Was sagen sie nun, ja finden wir richtig schön schwul - ganz wichtig, das Wort wird so genutzt und ich habe wirklich nichts gegen LGBTQ+, hab Freunde, ein paar, die bi sind oder im gleichen Becken fischen, macht mir keine Angst, alles ist gut - aber wir hätten doch auch gerne etwas Star Trek in Star Trek.
Und ich frag mich wirklich ehrlich, wo liegt nun mein Problem, mit einem nicht hetero Klingonen?
Bin mir nicht sicher, normal - so kenn ich es - wird die Sexualität nicht plakatiert, ich habe viele Bekannte und ich weiß nicht, ob sie hetero sind oder nicht, man nimmt es eben in der Regel an.
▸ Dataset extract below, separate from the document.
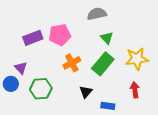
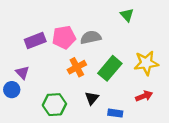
gray semicircle: (97, 14) -> (91, 37), moved
green triangle: (107, 38) -> (127, 15), moved
green hexagon: (41, 89) -> (54, 105), moved
red arrow: (135, 90) -> (144, 96), turned 77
Was mich stört ist sexualisiertes Verhalten allgemein, also bei nicht heteros, das was oft als schwuchtelig bezeichnet wird, für mich ein aufgesetztes übertriebenes weibliches Verhalten. Einfach mal auf TikTok schauen, die Augen bluten schnell.
Kann es in meiner Welt von Star Trek schwule Klingonen geben? Ganz klar ja, prinzipiell schon, Homosexualität kommt ja überall wo in der Natur in einem gewissen Rahmen vor. Ich denke es ist wirklich eine Frage, wie es in Szene gesetzt wird, erstmal, müssen wir es einbauen und zeigen, weil wir eben progressive Diversität zeigen wollen und auch voll offen für alles sind? Oder ergibt es sich einfach, ist so der Charakter, ist es - natürlich - oder plakativ.
Und hier ist es plakativ, und so tut es einfach weh, also mir.
Auch wird hier - im Grunde doch schlecht - mit typisierten Rollenbildern gespielt, ein schwuler Mann (egal ob Klingone) muss sehr weiblich sein, eine weiche Seite haben, klar trägt er gerne auch einen Rock. Sind die weiblichen Klingonen alles Lesben, ich meine die werden ja sehr männlich und hart dargestellt. Das ist - für mich - echt sehr klischeehaft, aufgesetzt, erzwungen, wir wollen uns anbiedern, bei der queren Community.
Glaube schon, man hätte einen nicht hetero (ich will nicht immer "schwul" schreiben, bei uns in der Jugend, war das wo noch ein Schimpfwort) Klingonen darstellen können, der dennoch eben wie ein Klingone ist.
So viele Worte, ich will nur deutlich machen, das ich nicht irgendwie quer-feindlich bin, sondern mich einfach die Art der Darstellung stört.